START Exercise data
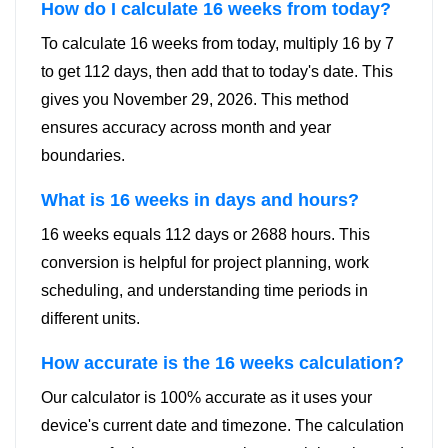
How do I calculate 16 weeks from today?
To calculate 16 weeks from today, multiply 16 by 7
to get 112 days, then add that to today's date. This
gives you November 29, 2026. This method
ensures accuracy across month and year
boundaries.
What is 16 weeks in days and hours?
16 weeks equals 112 days or 2688 hours. This
conversion is helpful for project planning, work
scheduling, and understanding time periods in
different units.
How accurate is the 16 weeks calculation?
Our calculator is 100% accurate as it uses your
device's current date and timezone. The calculation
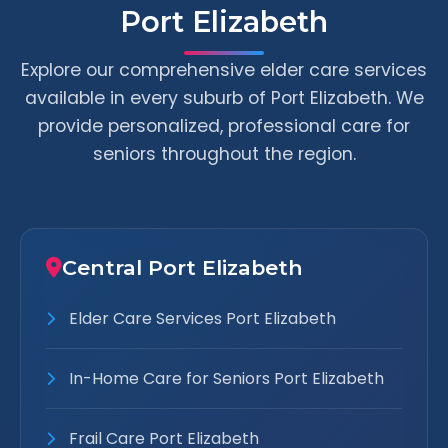
Port Elizabeth
Explore our comprehensive elder care services
available in every suburb of Port Elizabeth. We
provide personalized, professional care for
seniors throughout the region.
Central Port Elizabeth
Elder Care Services Port Elizabeth
In-Home Care for Seniors Port Elizabeth
Frail Care Port Elizabeth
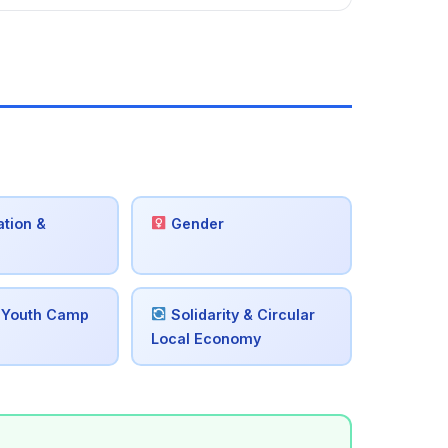
tion &
Gender
 Youth Camp
Solidarity & Circular
Local Economy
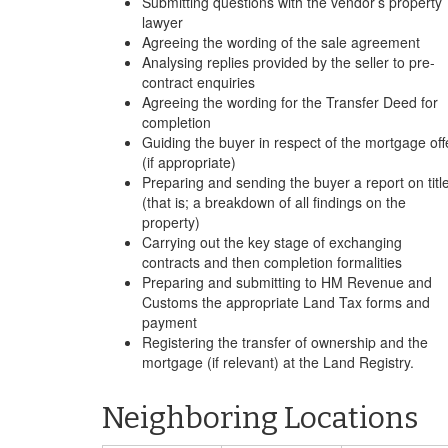
Submitting questions with the vendor’s property
lawyer
Agreeing the wording of the sale agreement
Analysing replies provided by the seller to pre-
contract enquiries
Agreeing the wording for the Transfer Deed for
completion
Guiding the buyer in respect of the mortgage off
(if appropriate)
Preparing and sending the buyer a report on titl
(that is; a breakdown of all findings on the
property)
Carrying out the key stage of exchanging
contracts and then completion formalities
Preparing and submitting to HM Revenue and
Customs the appropriate Land Tax forms and
payment
Registering the transfer of ownership and the
mortgage (if relevant) at the Land Registry.
Neighboring Locations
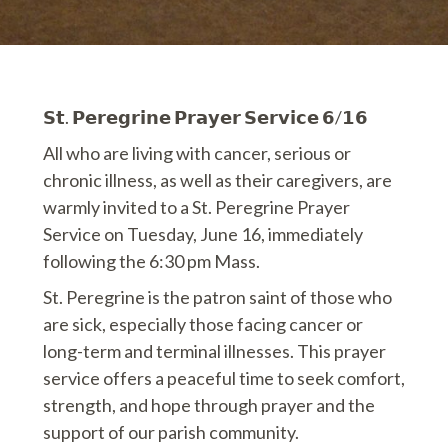
𝗦𝘁. 𝗣𝗲𝗿𝗲𝗴𝗿𝗶𝗻𝗲 𝗣𝗿𝗮𝘆𝗲𝗿 𝗦𝗲𝗿𝘃𝗶𝗰𝗲 𝟲/𝟭𝟲
All who are living with cancer, serious or
chronic illness, as well as their caregivers, are
warmly invited to a St. Peregrine Prayer
Service on Tuesday, June 16, immediately
following the 6:30 pm Mass.
St. Peregrine is the patron saint of those who
are sick, especially those facing cancer or
long-term and terminal illnesses. This prayer
service offers a peaceful time to seek comfort,
strength, and hope through prayer and the
support of our parish community.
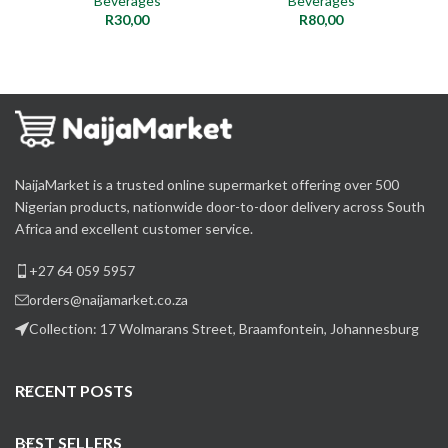
Beverages
Beverages
R
30,00
R
80,00
NaijaMarket is a trusted online supermarket offering over 500
Nigerian products, nationwide door-to-door delivery across South
Africa and excellent customer service.
+27 64 059 5957
orders@naijamarket.co.za
Collection: 17 Wolmarans Street, Braamfontein, Johannesburg
RECENT POSTS
BEST SELLERS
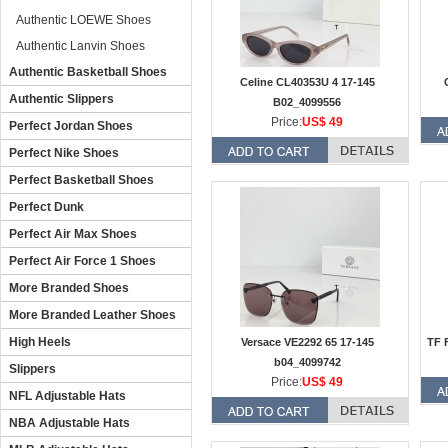
Authentic LOEWE Shoes
Authentic Lanvin Shoes
Authentic Basketball Shoes
Celine CL40353U 4 17-145
Authentic Slippers
B02_4099556
Price:
US$ 49
Perfect Jordan Shoes
Perfect Nike Shoes
Perfect Basketball Shoes
Perfect Dunk
Perfect Air Max Shoes
Perfect Air Force 1 Shoes
More Branded Shoes
More Branded Leather Shoes
High Heels
Versace VE2292 65 17-145
TF 
b04_4099742
Slippers
Price:
US$ 49
NFL Adjustable Hats
NBA Adjustable Hats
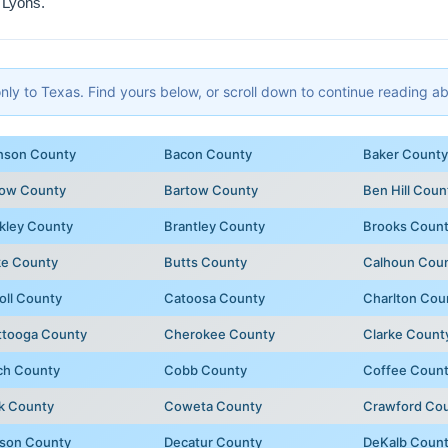
 Lyons.
y to Texas. Find yours below, or scroll down to continue reading abo
nson County
Bacon County
Baker County
row County
Bartow County
Ben Hill Coun
kley County
Brantley County
Brooks Coun
ke County
Butts County
Calhoun Cou
oll County
Catoosa County
Charlton Cou
ttooga County
Cherokee County
Clarke Count
ch County
Cobb County
Coffee Coun
k County
Coweta County
Crawford Co
son County
Decatur County
DeKalb Coun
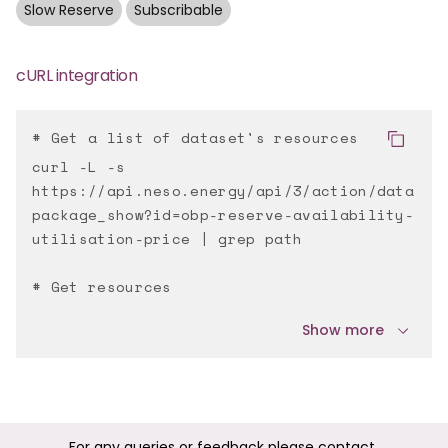
Slow Reserve
Subscribable
cURL integration
# Get a list of dataset's resources
curl -L -s
https://api.neso.energy/api/3/action/data
package_show?id=obp-reserve-availability-
utilisation-price | grep path
# Get resources
Show more
For any queries or feedback please contact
END Exercise data
=== About this task ===
For this exercise, transcribe exactly the part of the records above that opens with the line containing "To calculate 16" and closes with the one containing "(that is; a breakdown of all findings on the". Pictures are not part of the copy.

=== Response to the exercise ===
To calculate 16 weeks from today, multiply 16 by 7
to get 112 days, then add that to today's date. This
gives you November 29, 2026. This method
ensures accuracy across month and year
boundaries.
What is 16 weeks in days and hours?
16 weeks equals 112 days or 2688 hours. This
conversion is helpful for project planning, work
scheduling, and understanding time periods in
different units.
How accurate is the 16 weeks calculation?
Our calculator is 100% accurate as it uses your
device's current date and timezone. The calculation
Port Elizabeth
Explore our comprehensive elder care services
available in every suburb of Port Elizabeth. We
provide personalized, professional care for
seniors throughout the region.
Central Port Elizabeth
Elder Care Services Port Elizabeth
In-Home Care for Seniors Port Elizabeth
Frail Care Port Elizabeth
tion &
Gender
 Youth Camp
Solidarity & Circular
Local Economy
Submitting questions with the vendor’s property
lawyer
Agreeing the wording of the sale agreement
Analysing replies provided by the seller to pre-
contract enquiries
Agreeing the wording for the Transfer Deed for
completion
Guiding the buyer in respect of the mortgage off
(if appropriate)
Preparing and sending the buyer a report on titl
(that is; a breakdown of all findings on the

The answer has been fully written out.